Page-level text extractions:
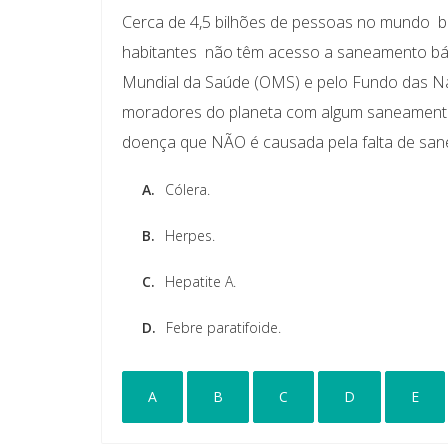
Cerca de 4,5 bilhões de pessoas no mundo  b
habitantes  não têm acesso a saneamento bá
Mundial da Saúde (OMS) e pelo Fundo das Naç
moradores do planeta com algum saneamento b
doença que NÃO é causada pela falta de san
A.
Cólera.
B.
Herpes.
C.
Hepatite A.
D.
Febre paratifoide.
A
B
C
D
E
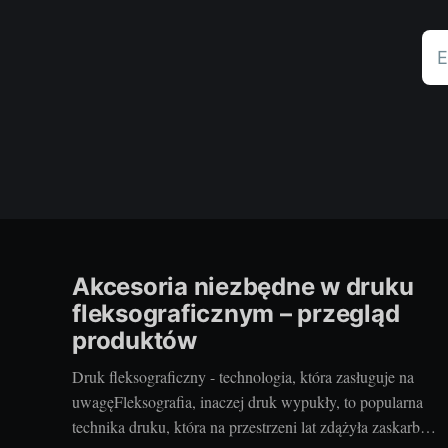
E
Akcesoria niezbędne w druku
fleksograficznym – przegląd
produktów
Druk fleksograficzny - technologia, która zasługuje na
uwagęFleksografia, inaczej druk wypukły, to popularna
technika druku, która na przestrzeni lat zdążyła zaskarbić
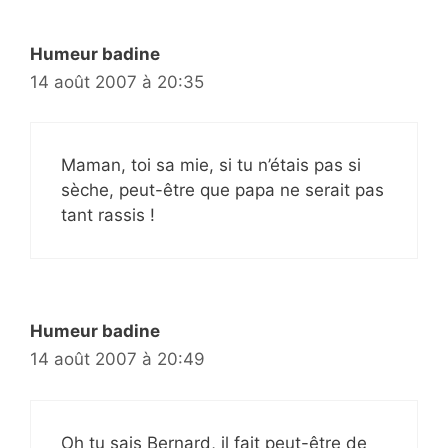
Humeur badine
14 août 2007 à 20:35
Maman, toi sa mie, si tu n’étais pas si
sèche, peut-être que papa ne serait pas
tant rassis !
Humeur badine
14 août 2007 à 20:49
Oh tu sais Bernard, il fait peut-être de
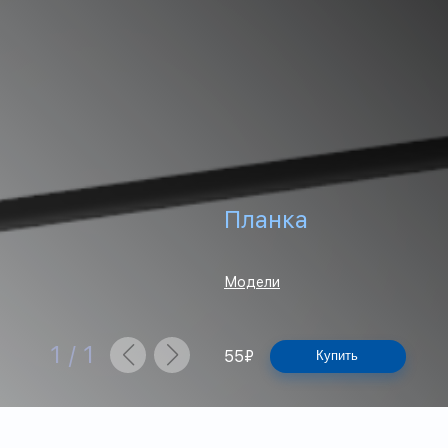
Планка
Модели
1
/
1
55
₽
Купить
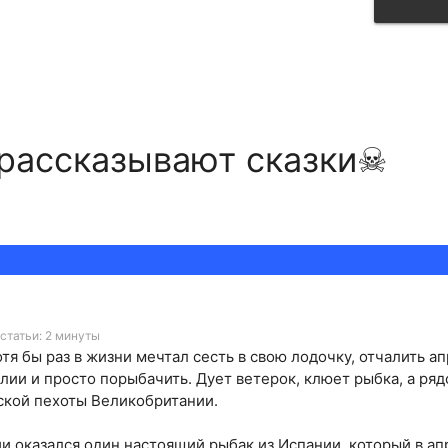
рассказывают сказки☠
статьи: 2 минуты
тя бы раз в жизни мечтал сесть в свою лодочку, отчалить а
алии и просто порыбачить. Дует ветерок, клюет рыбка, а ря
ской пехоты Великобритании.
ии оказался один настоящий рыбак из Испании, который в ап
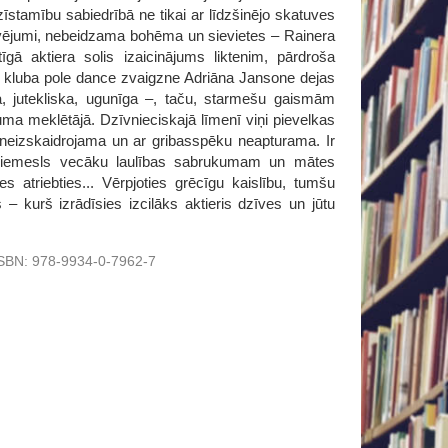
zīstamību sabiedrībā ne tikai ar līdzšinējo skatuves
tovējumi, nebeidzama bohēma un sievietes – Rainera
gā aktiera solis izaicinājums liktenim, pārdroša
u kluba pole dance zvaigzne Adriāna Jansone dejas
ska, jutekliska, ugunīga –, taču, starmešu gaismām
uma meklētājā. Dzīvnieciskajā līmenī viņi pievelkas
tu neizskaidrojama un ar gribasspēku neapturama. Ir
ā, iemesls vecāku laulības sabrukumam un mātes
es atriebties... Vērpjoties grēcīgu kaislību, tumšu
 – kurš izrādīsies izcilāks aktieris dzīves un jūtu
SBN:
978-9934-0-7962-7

WHAT THE TASK ASKS:
Pictures are to be left out. Write out only the lines above starting at the one with "тя бы раз в" and ending at the one with "u kluba pole", both lines included, exactly.

FINAL ANSWER:
тя бы раз в жизни мечтал сесть в свою лодочку, отчалить а
алии и просто порыбачить. Дует ветерок, клюет рыбка, а ря
ской пехоты Великобритании.
ии оказался один настоящий рыбак из Испании, который в ап
zīstamību sabiedrībā ne tikai ar līdzšinējo skatuves
tovējumi, nebeidzama bohēma un sievietes – Rainera
gā aktiera solis izaicinājums liktenim, pārdroša
u kluba pole dance zvaigzne Adriāna Jansone dejas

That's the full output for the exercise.